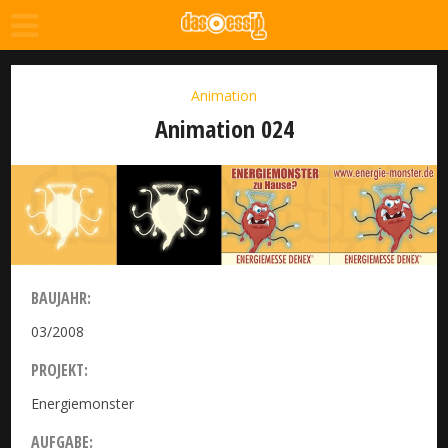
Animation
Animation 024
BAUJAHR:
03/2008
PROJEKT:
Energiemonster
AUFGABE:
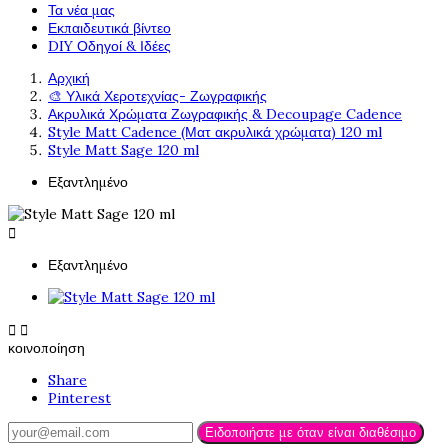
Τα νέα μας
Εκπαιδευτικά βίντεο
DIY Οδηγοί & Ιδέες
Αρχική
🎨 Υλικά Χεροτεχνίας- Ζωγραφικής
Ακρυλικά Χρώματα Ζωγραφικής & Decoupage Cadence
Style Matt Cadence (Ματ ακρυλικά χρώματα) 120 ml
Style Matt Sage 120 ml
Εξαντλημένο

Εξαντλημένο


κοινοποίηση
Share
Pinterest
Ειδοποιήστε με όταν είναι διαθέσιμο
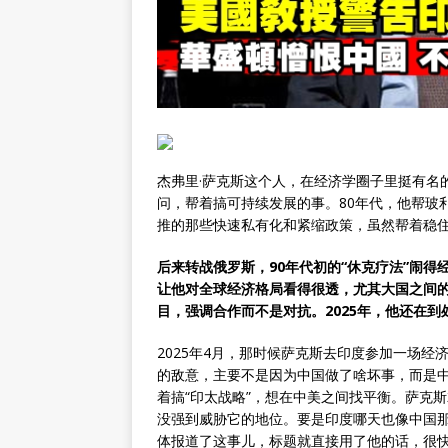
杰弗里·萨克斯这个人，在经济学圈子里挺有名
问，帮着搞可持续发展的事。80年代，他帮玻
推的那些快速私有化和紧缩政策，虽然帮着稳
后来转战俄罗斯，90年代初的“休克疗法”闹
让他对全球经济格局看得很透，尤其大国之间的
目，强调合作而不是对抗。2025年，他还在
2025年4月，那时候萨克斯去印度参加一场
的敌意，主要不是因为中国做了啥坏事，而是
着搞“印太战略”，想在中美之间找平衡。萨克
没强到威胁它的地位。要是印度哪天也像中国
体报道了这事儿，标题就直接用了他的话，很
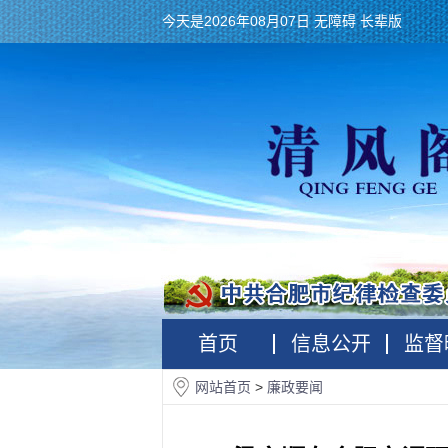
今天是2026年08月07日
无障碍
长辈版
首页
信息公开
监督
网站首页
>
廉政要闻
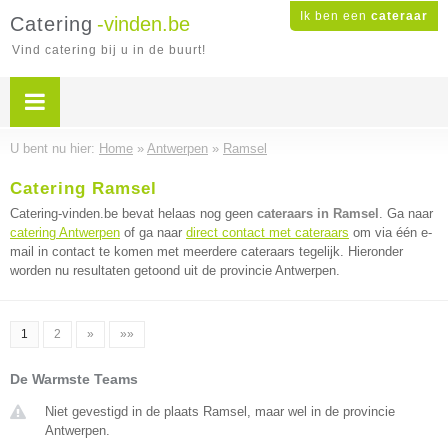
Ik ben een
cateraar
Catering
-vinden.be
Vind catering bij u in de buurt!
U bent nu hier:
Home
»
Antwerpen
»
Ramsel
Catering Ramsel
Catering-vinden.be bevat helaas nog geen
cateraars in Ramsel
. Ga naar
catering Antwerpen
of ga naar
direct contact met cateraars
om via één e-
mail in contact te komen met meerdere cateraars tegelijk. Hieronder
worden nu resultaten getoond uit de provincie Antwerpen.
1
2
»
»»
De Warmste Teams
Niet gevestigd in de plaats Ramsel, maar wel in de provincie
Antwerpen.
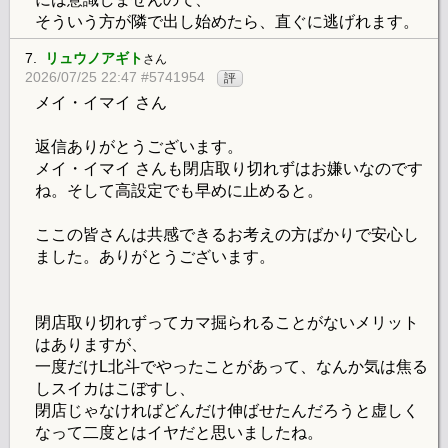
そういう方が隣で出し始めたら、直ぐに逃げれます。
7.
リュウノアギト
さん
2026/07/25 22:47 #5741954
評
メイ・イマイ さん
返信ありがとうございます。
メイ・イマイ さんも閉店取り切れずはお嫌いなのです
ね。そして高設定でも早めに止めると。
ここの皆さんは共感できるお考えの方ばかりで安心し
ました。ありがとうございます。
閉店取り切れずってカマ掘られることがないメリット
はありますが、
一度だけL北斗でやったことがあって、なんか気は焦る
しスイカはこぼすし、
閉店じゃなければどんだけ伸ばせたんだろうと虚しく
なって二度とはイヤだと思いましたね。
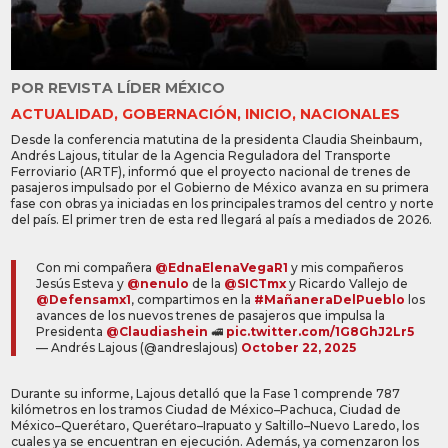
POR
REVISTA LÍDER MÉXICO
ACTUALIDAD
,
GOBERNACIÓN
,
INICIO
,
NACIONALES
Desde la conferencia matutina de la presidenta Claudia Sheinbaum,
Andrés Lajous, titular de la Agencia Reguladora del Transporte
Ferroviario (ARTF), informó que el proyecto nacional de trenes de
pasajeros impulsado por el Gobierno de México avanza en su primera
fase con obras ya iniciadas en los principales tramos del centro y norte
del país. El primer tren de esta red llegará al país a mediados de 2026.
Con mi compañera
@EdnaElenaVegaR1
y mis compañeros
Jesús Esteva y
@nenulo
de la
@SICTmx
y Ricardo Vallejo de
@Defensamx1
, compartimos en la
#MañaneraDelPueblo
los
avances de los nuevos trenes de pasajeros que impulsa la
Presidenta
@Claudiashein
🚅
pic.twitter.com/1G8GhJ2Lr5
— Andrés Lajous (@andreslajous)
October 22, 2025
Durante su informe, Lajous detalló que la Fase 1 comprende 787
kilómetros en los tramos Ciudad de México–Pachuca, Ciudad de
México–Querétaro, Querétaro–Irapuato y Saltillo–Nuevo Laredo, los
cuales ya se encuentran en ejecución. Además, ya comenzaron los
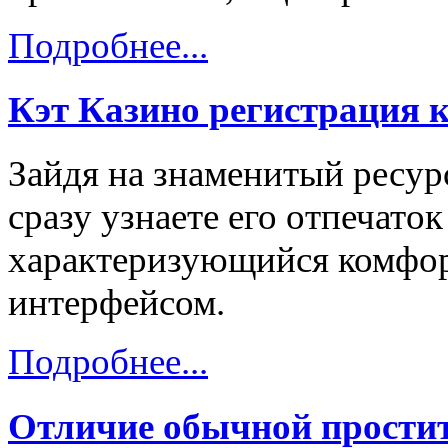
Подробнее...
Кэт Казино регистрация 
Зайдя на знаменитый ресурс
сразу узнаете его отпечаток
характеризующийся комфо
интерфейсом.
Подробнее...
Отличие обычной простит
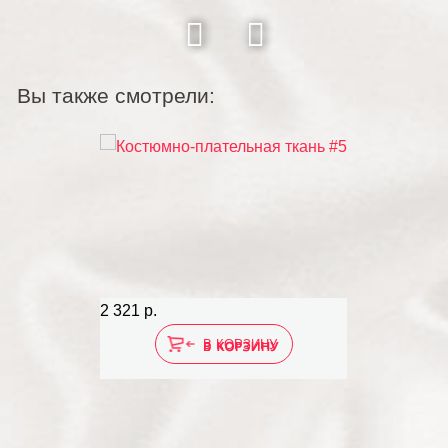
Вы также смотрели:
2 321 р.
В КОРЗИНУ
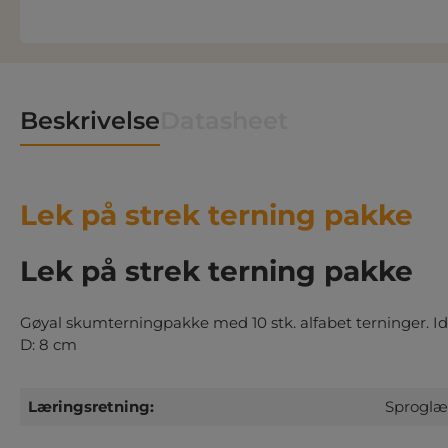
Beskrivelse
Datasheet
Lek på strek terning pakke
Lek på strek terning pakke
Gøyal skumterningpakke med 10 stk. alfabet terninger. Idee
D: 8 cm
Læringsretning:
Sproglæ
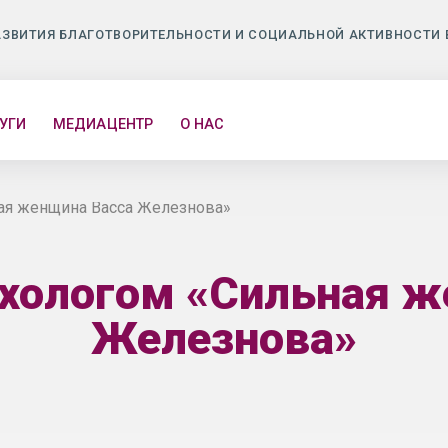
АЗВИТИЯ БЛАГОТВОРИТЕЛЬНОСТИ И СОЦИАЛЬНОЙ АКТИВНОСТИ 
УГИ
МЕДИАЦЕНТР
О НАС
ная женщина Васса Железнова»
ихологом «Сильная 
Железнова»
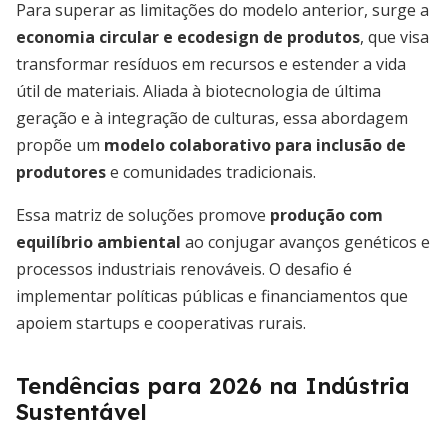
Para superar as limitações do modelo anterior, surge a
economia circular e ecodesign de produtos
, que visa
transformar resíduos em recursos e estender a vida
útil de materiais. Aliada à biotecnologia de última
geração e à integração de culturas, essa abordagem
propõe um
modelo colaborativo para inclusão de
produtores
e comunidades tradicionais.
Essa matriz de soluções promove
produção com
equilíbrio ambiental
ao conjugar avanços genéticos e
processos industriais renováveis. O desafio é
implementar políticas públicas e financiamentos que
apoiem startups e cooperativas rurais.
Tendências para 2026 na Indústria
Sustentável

####

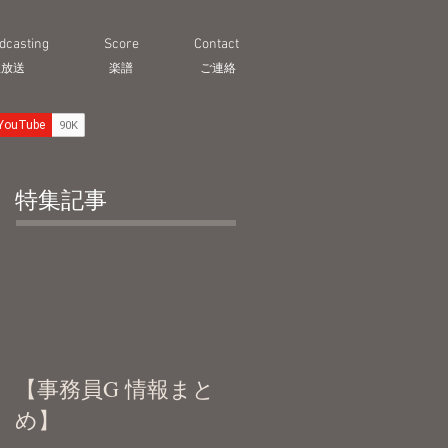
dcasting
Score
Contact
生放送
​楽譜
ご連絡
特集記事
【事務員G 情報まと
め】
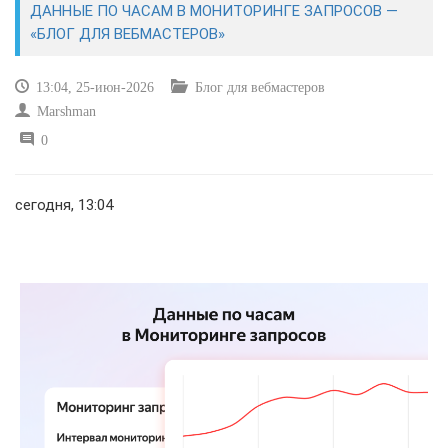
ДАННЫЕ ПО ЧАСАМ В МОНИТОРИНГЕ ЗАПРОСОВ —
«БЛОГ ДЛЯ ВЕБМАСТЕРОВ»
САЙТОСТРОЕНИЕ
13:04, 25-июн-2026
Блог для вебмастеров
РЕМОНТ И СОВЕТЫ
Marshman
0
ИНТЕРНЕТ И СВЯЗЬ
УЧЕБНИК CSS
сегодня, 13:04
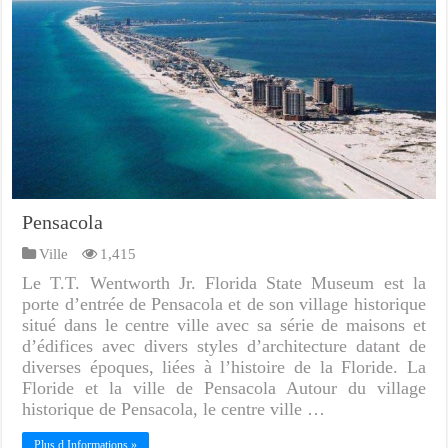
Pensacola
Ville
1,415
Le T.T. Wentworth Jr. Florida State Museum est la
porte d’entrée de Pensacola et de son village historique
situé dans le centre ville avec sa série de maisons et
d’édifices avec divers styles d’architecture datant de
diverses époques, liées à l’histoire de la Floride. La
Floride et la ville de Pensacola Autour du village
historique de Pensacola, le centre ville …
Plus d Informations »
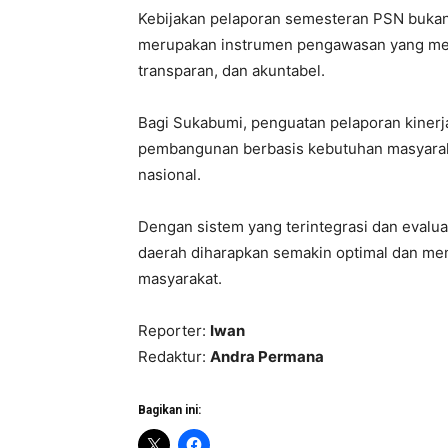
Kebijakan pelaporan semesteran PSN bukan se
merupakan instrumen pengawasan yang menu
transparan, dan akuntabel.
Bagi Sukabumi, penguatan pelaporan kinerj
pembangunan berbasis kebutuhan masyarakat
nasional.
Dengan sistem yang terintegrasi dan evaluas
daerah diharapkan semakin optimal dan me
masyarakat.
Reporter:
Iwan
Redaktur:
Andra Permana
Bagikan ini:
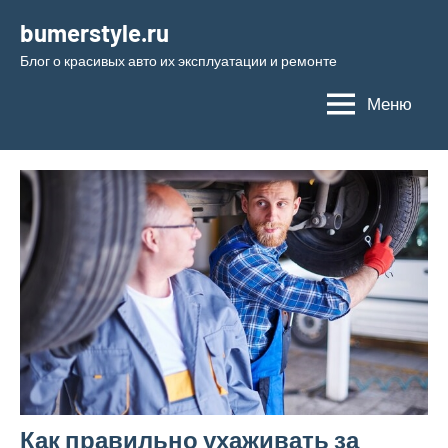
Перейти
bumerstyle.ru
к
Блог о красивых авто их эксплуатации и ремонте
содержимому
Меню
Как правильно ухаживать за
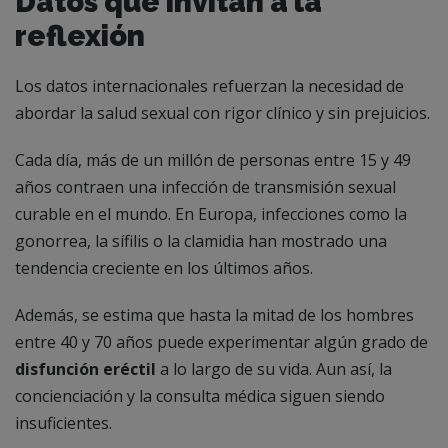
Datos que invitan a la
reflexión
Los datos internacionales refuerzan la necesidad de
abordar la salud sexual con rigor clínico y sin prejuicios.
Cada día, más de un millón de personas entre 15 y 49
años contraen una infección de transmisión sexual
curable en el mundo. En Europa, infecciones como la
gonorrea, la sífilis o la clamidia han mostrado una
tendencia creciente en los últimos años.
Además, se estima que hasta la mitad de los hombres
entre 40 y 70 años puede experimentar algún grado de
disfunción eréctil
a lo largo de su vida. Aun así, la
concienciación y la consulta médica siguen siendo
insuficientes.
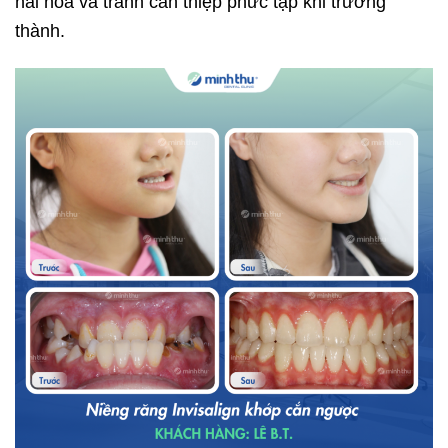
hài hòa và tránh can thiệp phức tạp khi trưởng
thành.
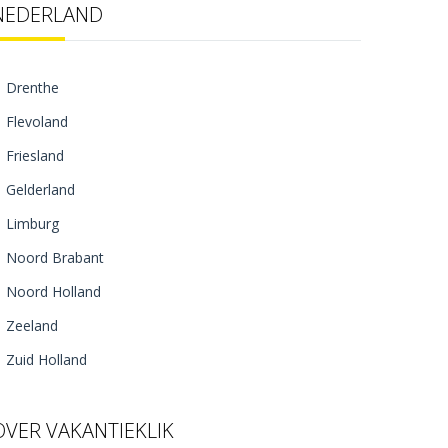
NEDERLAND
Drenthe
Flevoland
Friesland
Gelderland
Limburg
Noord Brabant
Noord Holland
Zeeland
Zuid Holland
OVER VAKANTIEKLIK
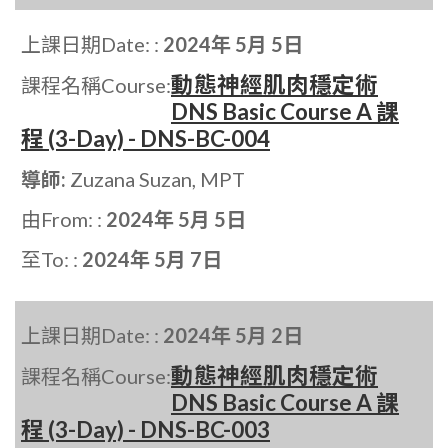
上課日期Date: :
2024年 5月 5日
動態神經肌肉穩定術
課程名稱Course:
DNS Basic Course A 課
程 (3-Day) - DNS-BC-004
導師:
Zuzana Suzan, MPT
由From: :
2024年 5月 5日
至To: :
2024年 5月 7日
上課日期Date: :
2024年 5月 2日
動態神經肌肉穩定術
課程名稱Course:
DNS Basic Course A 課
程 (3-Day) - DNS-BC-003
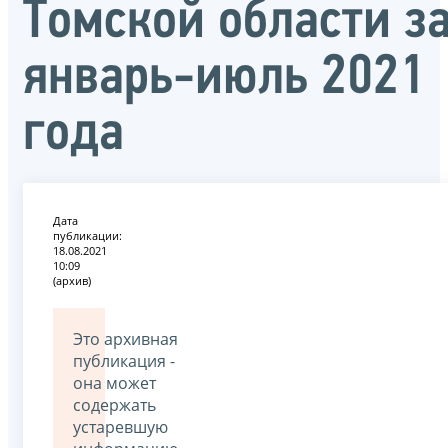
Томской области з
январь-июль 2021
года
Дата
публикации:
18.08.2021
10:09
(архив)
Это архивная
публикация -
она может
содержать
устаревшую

####

EXERCISE PROMPT> Return the lines above from the one with "masyarakat." through the one with "tendencia creciente en los últimos años.", verbatim and nothing else. Omit every picture.

THE ANSWER>
masyarakat.
Reporter:
Iwan
Redaktur:
Andra Permana
Bagikan ini:
Перейти
bumerstyle.ru
к
Блог о красивых авто их эксплуатации и ремонте
содержимому
Меню
Как правильно ухаживать за
Datos que invitan a la
reflexión
Los datos internacionales refuerzan la necesidad de
abordar la salud sexual con rigor clínico y sin prejuicios.
Cada día, más de un millón de personas entre 15 y 49
años contraen una infección de transmisión sexual
curable en el mundo. En Europa, infecciones como la
gonorrea, la sífilis o la clamidia han mostrado una
tendencia creciente en los últimos años.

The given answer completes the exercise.